Many first-time crypto users make the mistake of believing the exchange is like a bank. However, an exchange wallet isn’t fully yours like a bank account is. The exchange owns the public and private keys for the wallet, making it difficult or impossible for you to claim new token types, like airdrops or hard forks of an existing token.
Many exchanges have seen cyber attacks in the past, and those users who left all their tokens in exchange wallets lost a lot of money. Of course, you’ll need a balance in your exchange wallet in order to make trades and use the exchange, and many exchanges offer insurance and other forms of account protection. Still, the best policy is to move any currency you’re not planning on using off the exchange as soon as you buy it. You’ll want to create a private wallet where you fully control your funds.
2. Create a Private Wallet
Each cryptocurrency has its own requirements for creating a private wallet, but in practice, most end up working the same. Since most new tokens are Ethereum ICOs, I’ll use Ethereum (and ERC-20 compatible tokens) for this example. However, the same steps apply for almost any cryptocurrency.
You don’t need any skills or technical expertise to set up a private wallet. In fact, in this example, we’ll be creating a paper wallet, so the final result won’t be digital at all. Paper wallets are physical pieces of paper with your public-private key pair. They also usually include a QR code so you don’t have to worry about mistyping your keys. Because they’re printed on paper, they’re not connected to the internet, and it’s impossible for a hacker to steal the keys digitally (as long as you don’t have the pdf still saved on your computer somewhere).
3. Ethereum Paper Wallet
draglet has developed a publicly available paper wallet generator for Ethereum. It’s fairly straightforward. Just choose a password to be associated with your wallet, and make sure this is a password you don’t use elsewhere online.

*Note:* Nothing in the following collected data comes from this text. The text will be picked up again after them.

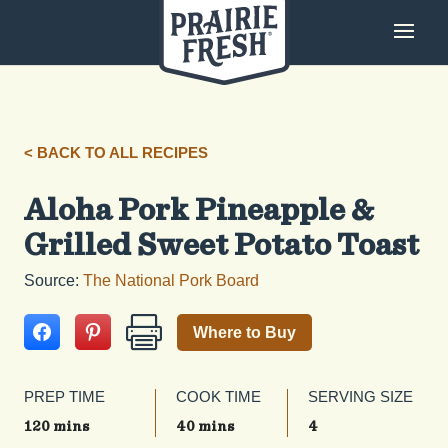
< BACK TO ALL RECIPES
Aloha Pork Pineapple &
Grilled Sweet Potato Toast
Source:
The National Pork Board
Where to Buy
PREP TIME
COOK TIME
SERVING SIZE
120 mins
40 mins
4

Next, follow the prompts to print your paper wallet or copy your private key by hand. Do not lose that piece of paper. Without your private key, you won’t be able to access your funds.
Congratulations, that’s it! You’ve created a private paper wallet. Now you can authorize a transfer from the exchange into your private wallet. If you bought something other than Ethereum or an ERC-20 token, you’ll need to look into how to create a private wallet for that coin.
4. Check Website URLs
Be careful, because there are fake websites that look identical to the real exchanges, wallet generators, and cryptocurrency sites. Always triple check the URL and SSL certificate for the site you’re using to make sure it’s the legitimate site. A good practice is to type the URLs in yourself, rather than clicking links you find on other websites.
If you submit your personal information on a fake website, scammers will use that information to access and empty your wallet.
5. Twitter Scams
Right now, the biggest scam in cryptocurrency is on Twitter and other social media platforms. Attackers will create new Twitter handles with names very similar to the names of famous people in tech and cryptocurrency. For instance, @elonmusk has a scam account named after him @elonmmusk.
These scammers pose as the famous person and say they’re doing a giveaway. If you send them .5 ETH, they’ll send you 5 ETH. It seems like an easy way to make a lot of money for free, but of course, after you send the funds the return payment never comes.
A good blanket rule: if something is free or too good to be true, you’re probably getting scammed.
These are the most important ways to protect your cryptocurrency. However, there will always be new scams that arise in the future. As such, you should always be sceptical of transactions, websites, and promoters in the cryptocurrency arena. Keep your private keys safe, do your research, and only buy currencies that have a good reputation.